Stored data:
BEGIN
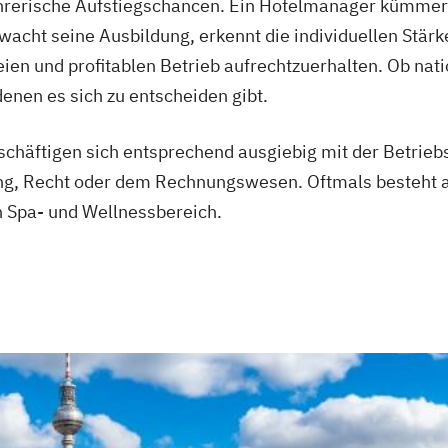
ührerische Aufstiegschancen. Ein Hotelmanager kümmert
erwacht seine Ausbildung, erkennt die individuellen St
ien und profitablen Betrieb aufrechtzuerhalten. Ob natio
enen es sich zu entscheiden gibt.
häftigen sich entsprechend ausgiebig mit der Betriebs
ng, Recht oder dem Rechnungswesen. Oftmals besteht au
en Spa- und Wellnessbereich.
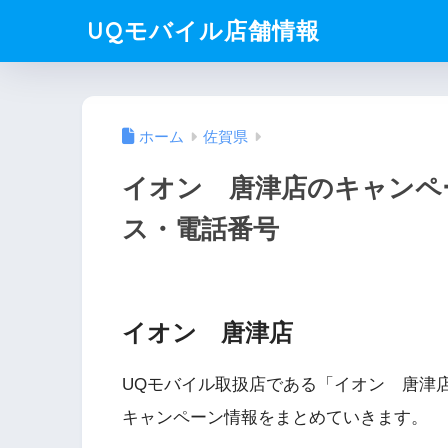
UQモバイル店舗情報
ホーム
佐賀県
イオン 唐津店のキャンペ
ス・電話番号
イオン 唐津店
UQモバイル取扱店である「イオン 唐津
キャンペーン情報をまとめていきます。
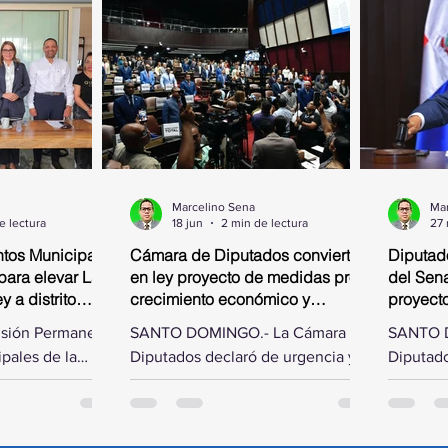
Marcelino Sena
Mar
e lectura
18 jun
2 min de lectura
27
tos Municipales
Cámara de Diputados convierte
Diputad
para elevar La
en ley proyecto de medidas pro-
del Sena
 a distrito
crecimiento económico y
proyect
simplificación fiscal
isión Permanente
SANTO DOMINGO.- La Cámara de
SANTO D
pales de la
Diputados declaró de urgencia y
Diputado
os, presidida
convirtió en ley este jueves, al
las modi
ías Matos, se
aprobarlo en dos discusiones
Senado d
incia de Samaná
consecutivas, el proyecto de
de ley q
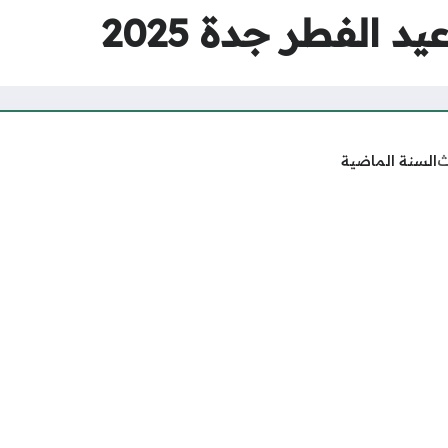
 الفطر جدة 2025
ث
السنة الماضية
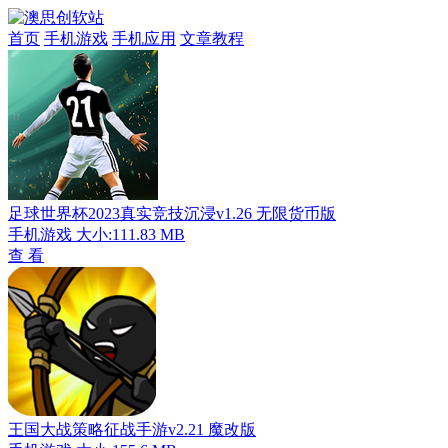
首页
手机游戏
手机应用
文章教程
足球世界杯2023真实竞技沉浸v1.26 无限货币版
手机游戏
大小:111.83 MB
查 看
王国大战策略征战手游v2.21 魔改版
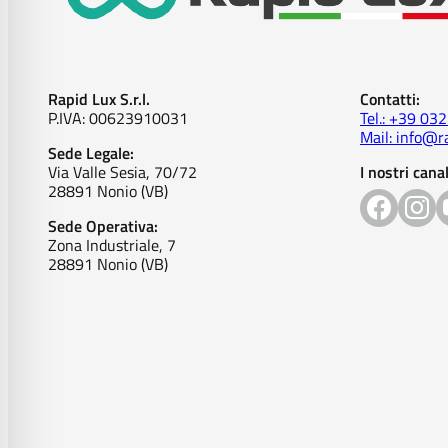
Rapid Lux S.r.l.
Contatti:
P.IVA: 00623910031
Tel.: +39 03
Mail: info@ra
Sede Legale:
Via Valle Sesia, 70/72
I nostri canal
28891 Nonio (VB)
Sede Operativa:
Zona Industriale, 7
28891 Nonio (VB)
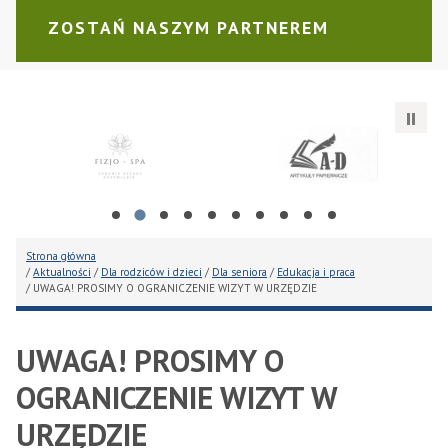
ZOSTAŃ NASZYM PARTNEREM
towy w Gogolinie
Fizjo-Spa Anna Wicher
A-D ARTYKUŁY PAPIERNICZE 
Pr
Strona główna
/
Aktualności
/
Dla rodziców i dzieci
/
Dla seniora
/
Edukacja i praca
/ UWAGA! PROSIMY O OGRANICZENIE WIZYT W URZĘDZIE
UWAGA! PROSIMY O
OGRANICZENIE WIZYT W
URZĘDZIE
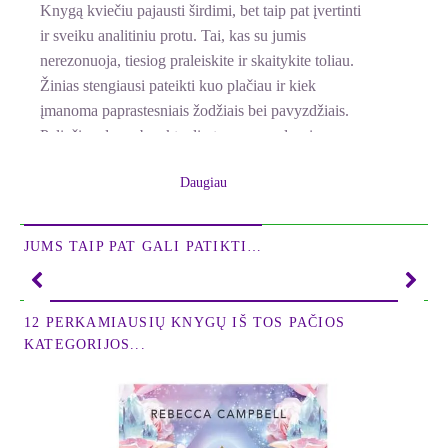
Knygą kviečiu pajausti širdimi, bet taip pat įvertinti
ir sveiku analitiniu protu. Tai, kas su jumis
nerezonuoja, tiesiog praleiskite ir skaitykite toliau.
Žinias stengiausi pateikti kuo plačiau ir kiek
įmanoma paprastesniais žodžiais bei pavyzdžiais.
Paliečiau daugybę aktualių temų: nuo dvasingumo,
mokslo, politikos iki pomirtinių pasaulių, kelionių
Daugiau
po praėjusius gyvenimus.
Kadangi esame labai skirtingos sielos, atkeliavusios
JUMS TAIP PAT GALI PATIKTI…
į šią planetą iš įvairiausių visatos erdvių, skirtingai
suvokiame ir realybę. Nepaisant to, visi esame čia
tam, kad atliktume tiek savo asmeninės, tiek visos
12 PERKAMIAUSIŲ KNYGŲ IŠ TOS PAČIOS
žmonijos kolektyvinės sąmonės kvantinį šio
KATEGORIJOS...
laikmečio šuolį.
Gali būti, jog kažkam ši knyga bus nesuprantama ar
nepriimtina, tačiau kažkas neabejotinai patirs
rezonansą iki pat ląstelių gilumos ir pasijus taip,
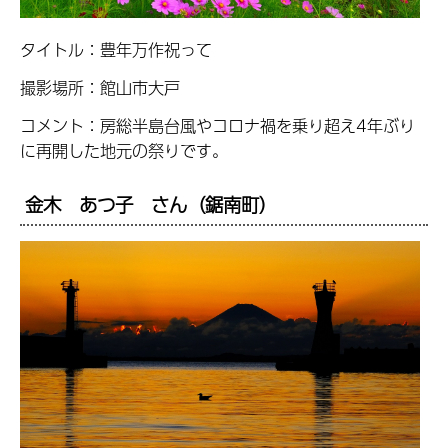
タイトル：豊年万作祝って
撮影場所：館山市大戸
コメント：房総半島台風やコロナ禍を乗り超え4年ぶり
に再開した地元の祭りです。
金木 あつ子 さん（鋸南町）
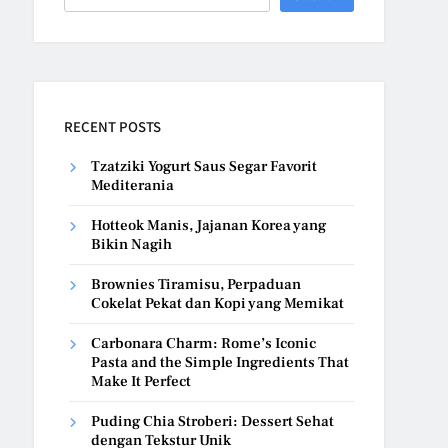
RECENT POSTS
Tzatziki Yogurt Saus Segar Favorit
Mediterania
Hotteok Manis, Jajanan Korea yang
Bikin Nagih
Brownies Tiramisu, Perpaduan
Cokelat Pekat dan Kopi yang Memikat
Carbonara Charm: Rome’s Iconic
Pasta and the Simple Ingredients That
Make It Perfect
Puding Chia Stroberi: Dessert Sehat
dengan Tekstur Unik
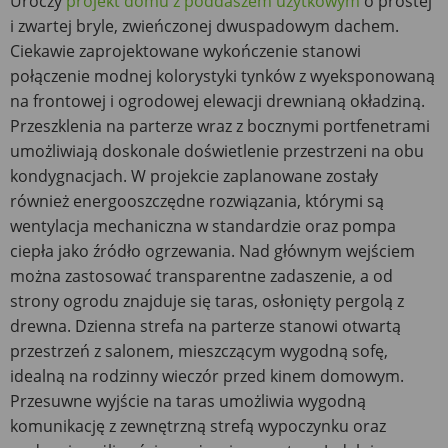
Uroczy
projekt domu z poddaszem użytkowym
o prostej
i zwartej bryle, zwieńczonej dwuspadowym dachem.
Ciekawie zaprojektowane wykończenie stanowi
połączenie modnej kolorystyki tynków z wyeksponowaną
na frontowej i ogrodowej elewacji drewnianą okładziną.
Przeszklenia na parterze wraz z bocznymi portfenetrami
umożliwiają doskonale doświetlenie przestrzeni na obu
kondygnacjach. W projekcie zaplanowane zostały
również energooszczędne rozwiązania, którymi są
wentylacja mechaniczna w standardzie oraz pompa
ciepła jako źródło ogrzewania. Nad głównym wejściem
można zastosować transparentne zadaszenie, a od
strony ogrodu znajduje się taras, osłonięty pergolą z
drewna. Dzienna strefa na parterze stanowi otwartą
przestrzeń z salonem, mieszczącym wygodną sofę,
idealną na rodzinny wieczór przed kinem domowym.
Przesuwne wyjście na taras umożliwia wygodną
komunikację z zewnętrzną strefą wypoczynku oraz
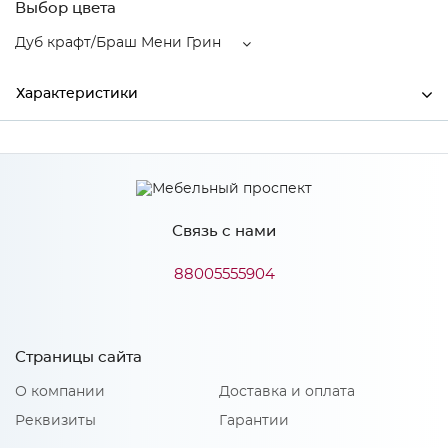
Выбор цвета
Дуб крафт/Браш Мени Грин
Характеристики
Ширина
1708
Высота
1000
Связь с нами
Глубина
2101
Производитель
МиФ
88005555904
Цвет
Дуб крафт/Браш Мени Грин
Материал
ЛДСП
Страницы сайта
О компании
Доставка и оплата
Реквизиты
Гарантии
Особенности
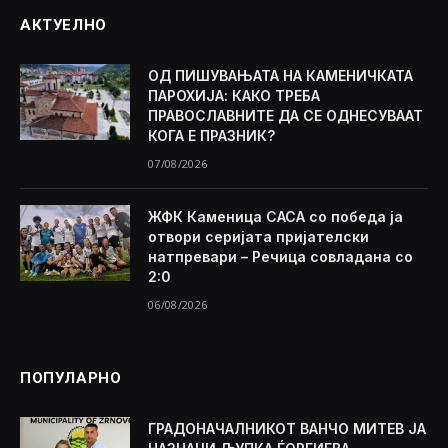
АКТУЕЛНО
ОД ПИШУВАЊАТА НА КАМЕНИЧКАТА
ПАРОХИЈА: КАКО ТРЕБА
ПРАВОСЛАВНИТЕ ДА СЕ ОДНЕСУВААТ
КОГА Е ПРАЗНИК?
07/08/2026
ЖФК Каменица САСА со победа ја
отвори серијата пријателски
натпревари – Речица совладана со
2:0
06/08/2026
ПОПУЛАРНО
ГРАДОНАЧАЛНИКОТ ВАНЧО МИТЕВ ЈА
END
• **Exercise prompt**:
Go through the entries and copy every line with "Cámara".

• **Answer space**:
Cámara de Diputados convierte
SANTO DOMINGO.- La Cámara de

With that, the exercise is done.